SUPPLIED DATA:
_ _ _ _ _

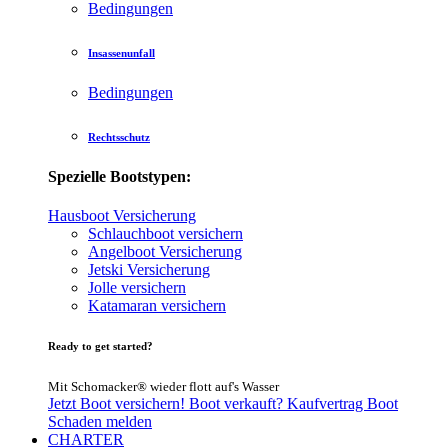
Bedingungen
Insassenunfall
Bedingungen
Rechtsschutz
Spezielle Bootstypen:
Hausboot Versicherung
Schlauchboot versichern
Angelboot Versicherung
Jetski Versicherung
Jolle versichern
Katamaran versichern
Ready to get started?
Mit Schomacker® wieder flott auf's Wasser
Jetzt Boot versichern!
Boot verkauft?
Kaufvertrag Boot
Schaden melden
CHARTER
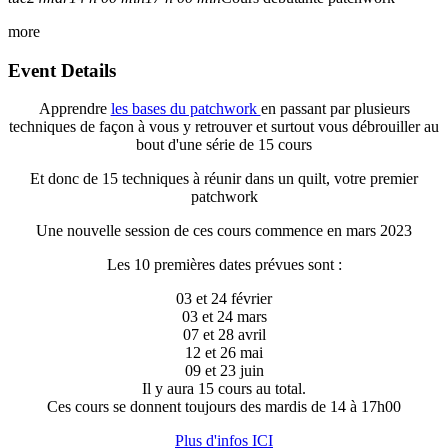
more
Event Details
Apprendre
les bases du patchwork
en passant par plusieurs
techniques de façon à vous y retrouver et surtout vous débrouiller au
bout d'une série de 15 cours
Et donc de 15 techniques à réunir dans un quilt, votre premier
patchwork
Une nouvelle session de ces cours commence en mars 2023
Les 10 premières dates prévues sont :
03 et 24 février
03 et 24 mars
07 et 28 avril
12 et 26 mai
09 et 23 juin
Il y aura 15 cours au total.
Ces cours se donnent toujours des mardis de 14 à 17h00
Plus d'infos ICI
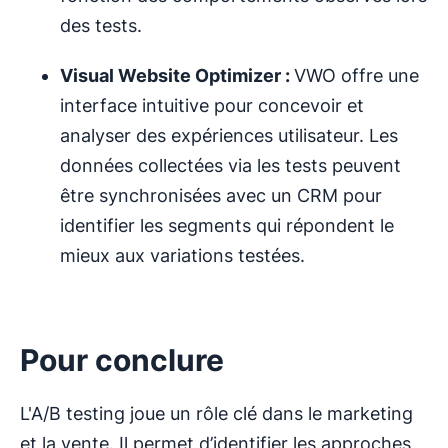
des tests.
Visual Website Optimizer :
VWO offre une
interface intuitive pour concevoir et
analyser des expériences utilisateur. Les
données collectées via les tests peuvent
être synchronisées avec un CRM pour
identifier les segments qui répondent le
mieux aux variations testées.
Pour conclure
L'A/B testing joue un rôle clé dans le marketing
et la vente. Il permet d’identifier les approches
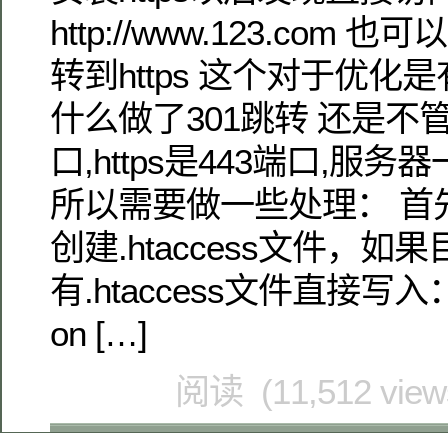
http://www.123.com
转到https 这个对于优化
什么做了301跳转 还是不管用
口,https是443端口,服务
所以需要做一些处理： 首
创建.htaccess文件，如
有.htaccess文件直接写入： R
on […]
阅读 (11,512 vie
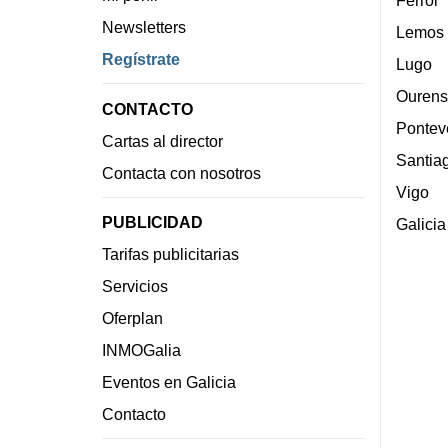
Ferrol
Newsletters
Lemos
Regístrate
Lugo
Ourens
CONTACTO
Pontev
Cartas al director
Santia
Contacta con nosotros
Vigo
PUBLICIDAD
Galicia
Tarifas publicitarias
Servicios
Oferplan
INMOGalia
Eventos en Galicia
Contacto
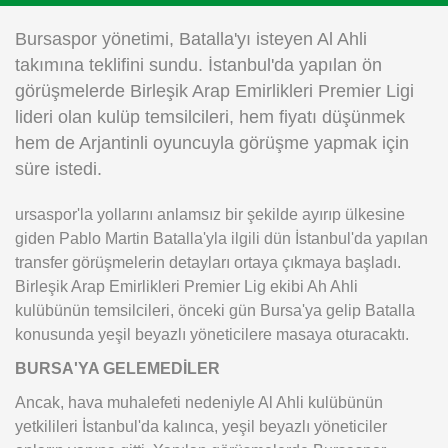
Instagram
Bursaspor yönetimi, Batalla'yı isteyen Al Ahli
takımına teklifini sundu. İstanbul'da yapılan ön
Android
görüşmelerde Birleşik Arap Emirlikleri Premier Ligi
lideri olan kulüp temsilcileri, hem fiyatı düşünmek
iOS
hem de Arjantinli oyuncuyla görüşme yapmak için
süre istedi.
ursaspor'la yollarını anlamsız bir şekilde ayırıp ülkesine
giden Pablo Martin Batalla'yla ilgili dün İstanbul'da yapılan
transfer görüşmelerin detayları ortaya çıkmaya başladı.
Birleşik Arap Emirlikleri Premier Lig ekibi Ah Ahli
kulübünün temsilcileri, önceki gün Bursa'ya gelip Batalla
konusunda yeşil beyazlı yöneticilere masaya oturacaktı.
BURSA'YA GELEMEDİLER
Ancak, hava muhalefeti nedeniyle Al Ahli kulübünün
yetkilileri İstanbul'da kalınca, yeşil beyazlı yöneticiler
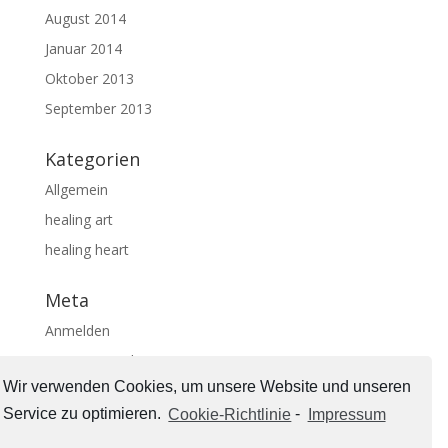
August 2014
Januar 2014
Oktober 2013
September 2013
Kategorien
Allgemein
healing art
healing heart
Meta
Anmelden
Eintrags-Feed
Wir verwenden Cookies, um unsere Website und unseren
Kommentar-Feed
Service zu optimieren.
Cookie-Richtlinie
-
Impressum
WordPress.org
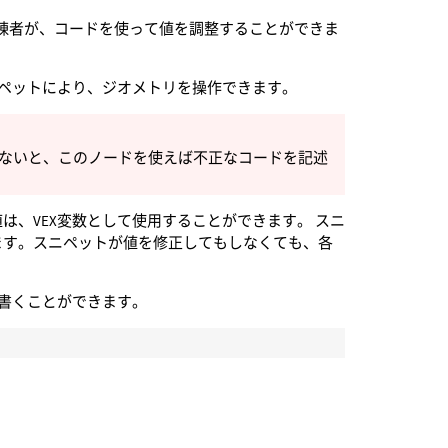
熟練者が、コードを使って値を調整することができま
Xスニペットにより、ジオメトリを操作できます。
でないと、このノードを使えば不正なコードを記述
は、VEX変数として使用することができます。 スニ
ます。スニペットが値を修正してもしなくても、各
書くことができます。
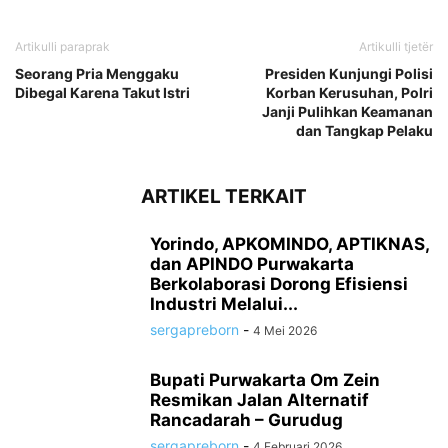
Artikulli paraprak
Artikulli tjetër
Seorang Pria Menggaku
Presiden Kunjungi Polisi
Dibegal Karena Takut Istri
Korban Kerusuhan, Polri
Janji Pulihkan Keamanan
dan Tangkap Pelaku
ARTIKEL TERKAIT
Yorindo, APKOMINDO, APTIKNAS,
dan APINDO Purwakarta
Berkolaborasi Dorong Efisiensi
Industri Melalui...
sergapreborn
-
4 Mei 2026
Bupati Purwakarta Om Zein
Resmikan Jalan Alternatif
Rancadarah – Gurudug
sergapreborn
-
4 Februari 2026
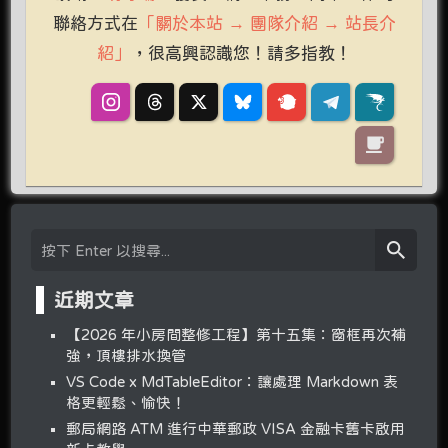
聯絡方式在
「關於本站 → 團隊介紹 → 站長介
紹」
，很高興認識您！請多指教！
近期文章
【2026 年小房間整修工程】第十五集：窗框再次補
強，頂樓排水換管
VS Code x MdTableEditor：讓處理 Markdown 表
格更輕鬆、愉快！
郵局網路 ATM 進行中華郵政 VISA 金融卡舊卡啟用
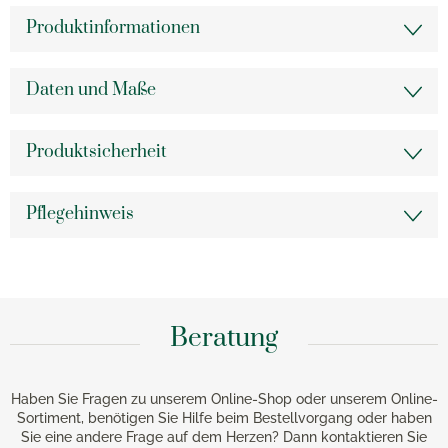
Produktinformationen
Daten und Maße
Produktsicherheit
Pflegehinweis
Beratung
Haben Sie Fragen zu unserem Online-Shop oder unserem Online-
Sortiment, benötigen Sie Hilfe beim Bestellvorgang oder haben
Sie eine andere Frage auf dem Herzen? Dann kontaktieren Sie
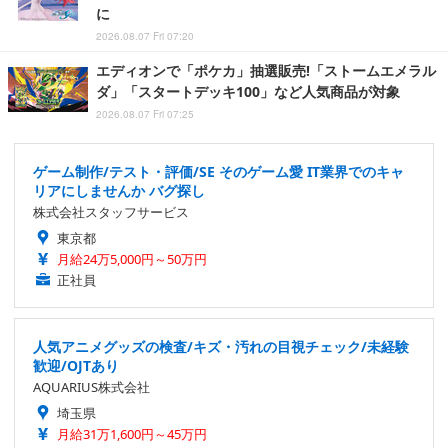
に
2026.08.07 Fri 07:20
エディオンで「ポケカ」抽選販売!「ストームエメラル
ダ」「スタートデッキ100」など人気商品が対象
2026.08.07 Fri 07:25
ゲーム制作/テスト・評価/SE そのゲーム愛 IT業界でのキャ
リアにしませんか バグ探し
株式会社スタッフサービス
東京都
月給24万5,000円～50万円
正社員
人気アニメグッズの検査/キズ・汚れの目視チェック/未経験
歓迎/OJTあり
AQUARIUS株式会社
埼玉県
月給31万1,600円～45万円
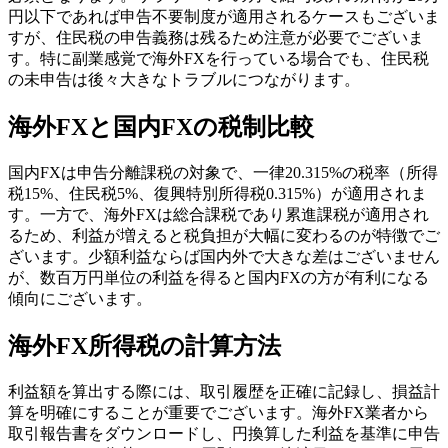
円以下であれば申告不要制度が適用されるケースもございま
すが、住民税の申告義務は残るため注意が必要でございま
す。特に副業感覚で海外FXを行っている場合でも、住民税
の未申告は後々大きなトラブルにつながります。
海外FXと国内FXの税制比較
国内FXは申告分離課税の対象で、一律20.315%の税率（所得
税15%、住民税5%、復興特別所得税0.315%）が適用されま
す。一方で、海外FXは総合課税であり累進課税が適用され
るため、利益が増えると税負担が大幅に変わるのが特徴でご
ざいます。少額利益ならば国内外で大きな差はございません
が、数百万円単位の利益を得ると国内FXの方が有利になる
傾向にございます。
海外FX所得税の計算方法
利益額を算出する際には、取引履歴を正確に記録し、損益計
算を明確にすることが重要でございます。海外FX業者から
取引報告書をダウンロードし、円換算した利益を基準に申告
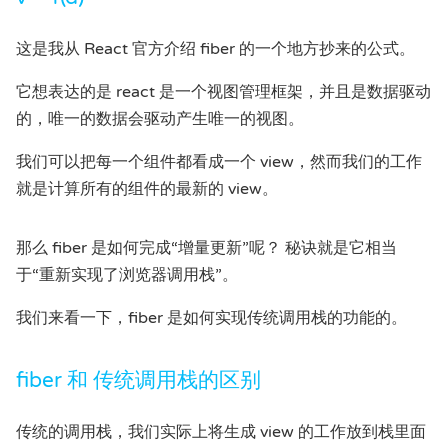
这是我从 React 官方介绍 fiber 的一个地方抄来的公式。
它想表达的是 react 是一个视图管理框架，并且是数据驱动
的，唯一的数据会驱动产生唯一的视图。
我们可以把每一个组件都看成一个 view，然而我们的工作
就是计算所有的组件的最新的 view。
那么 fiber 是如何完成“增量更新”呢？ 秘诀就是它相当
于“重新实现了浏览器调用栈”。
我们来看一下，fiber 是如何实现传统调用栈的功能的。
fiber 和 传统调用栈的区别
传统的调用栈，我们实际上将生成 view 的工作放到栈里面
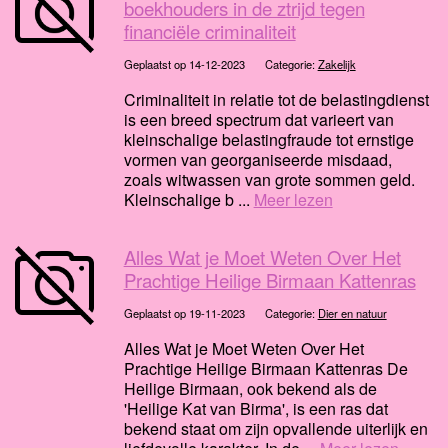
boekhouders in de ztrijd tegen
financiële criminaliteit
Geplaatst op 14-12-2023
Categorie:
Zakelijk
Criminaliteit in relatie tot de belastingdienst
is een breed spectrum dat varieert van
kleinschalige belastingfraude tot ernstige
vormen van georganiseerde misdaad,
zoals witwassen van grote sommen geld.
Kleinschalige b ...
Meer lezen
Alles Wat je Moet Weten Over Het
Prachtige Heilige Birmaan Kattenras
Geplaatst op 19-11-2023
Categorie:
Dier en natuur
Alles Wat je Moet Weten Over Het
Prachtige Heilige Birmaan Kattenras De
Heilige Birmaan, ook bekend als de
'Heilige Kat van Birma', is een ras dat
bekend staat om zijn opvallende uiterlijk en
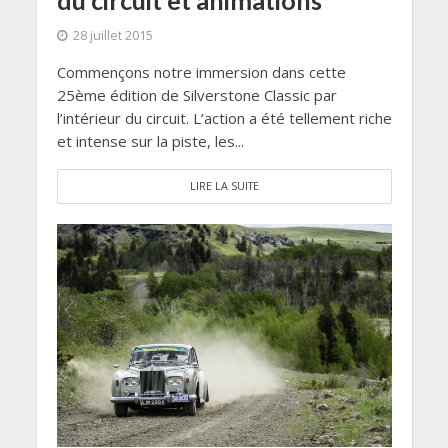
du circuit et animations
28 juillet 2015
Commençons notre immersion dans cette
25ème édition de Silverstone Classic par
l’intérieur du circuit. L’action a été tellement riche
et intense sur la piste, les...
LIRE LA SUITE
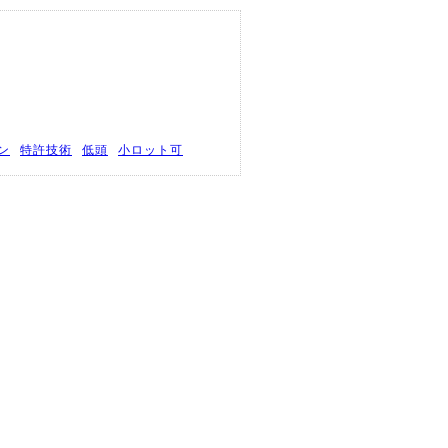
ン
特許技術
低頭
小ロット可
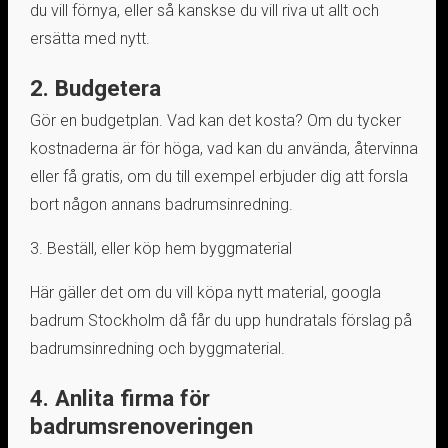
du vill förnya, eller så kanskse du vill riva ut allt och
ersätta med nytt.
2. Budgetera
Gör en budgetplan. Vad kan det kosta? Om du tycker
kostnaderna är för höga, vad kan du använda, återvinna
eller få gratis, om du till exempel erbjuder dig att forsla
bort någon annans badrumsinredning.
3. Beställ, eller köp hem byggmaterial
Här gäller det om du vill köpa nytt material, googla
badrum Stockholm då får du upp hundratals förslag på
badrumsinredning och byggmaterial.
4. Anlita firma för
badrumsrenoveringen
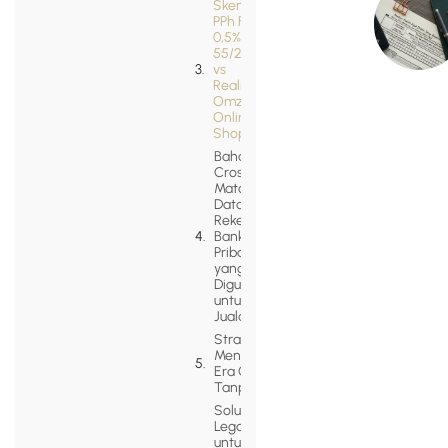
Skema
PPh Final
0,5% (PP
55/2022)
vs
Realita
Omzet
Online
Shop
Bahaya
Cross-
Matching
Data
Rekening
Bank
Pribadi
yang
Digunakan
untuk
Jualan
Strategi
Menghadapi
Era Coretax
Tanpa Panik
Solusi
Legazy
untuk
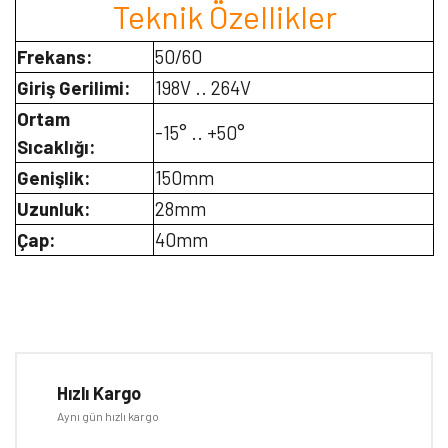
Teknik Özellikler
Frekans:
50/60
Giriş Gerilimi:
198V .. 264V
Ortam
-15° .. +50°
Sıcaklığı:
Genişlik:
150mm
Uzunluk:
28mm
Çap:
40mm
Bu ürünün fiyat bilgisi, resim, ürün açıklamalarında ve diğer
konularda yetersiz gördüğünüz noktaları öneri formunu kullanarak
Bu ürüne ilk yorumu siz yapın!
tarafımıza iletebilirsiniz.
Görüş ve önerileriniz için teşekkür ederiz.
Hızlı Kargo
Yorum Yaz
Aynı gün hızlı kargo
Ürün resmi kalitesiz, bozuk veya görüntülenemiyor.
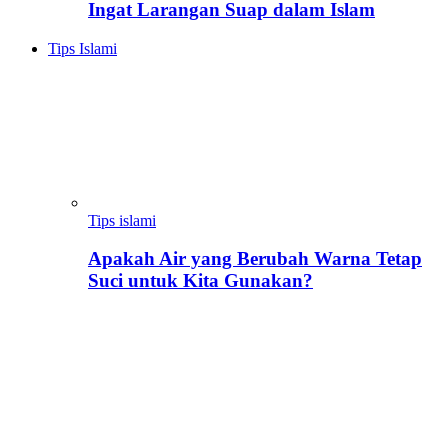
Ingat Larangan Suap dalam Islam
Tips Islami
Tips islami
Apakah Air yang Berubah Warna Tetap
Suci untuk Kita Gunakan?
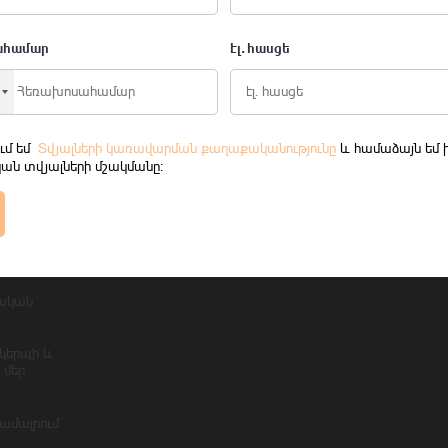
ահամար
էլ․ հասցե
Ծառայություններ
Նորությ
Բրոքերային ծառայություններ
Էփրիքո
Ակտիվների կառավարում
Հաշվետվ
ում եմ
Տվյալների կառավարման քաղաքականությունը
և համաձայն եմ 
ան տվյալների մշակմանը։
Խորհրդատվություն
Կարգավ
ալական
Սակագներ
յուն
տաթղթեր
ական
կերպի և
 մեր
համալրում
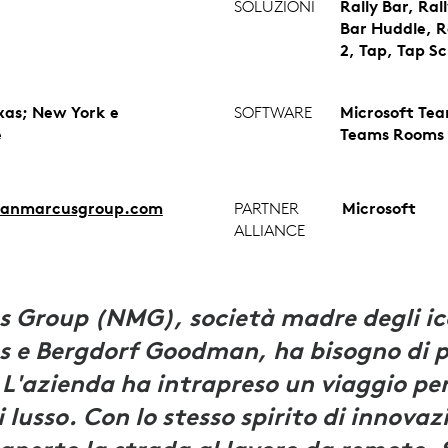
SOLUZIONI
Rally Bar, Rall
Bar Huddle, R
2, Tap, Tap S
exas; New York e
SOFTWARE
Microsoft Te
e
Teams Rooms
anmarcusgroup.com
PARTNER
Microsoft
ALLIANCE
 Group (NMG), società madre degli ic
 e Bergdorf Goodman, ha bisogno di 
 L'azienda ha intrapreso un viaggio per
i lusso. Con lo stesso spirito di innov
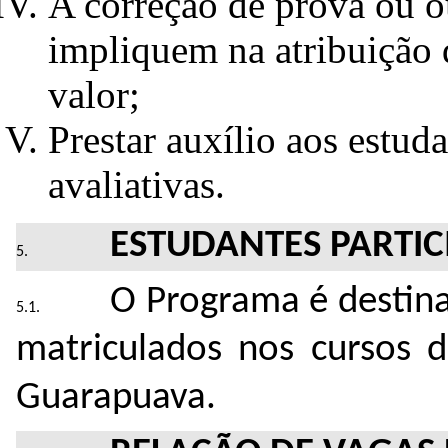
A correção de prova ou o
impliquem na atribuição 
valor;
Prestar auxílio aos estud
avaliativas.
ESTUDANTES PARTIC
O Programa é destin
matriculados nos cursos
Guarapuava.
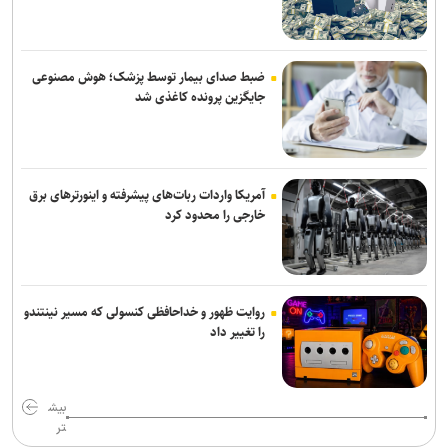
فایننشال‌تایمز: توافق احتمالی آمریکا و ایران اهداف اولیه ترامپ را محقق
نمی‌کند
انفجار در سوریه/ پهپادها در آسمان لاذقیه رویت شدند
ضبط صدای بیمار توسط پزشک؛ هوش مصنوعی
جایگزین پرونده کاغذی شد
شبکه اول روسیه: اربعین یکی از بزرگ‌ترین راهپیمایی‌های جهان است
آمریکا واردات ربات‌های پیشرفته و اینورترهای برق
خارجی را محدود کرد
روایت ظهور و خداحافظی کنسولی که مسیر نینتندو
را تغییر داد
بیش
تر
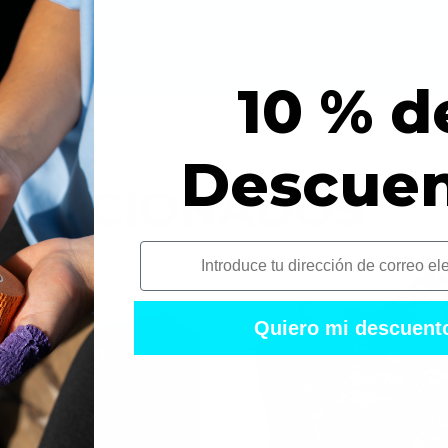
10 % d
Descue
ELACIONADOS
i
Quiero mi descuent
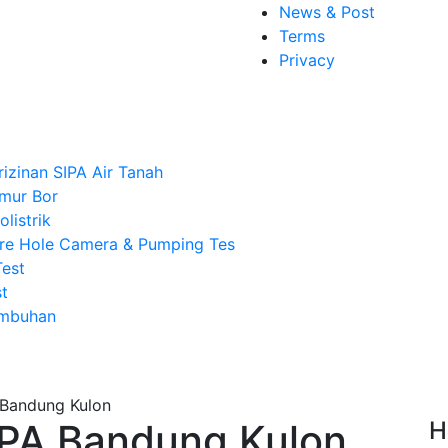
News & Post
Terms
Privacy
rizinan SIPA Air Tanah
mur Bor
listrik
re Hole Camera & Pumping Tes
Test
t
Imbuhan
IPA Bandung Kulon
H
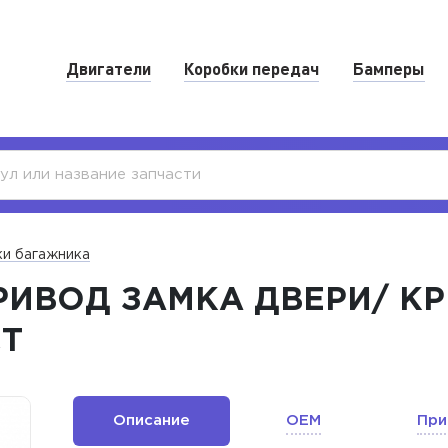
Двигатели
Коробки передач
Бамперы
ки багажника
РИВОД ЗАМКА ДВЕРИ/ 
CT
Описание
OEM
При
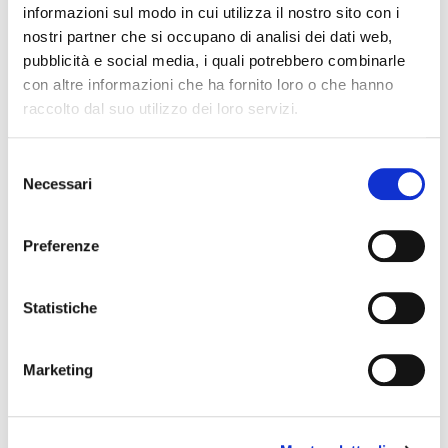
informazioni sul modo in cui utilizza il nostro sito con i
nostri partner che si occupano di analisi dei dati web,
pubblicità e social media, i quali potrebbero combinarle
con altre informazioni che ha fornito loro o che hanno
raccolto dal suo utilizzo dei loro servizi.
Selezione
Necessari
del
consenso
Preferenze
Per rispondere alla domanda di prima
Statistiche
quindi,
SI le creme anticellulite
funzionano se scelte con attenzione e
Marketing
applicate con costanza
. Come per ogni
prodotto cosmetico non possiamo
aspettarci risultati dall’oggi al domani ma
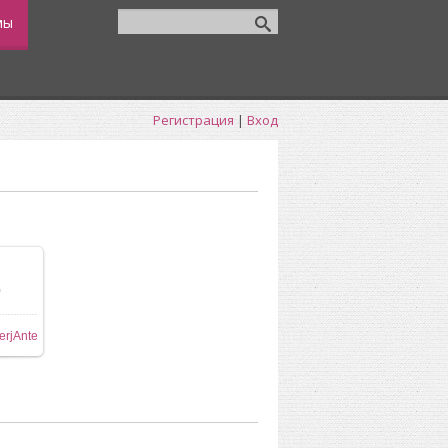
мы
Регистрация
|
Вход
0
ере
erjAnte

_ _ _ _ _

WORK INSTRUCTION: Write out, word for word, only the lines from the one containing "pubblicità e social" to the end of the data above; the pictures stay out.

THE ANSWER:
pubblicità e social media, i quali potrebbero combinarle
con altre informazioni che ha fornito loro o che hanno
raccolto dal suo utilizzo dei loro servizi.
Selezione
Necessari
del
consenso
Preferenze
Per rispondere alla domanda di prima
Statistiche
quindi,
SI le creme anticellulite
funzionano se scelte con attenzione e
Marketing
applicate con costanza
. Come per ogni
prodotto cosmetico non possiamo
aspettarci risultati dall’oggi al domani ma
мы
Регистрация
|
Вход
0
ере
erjAnte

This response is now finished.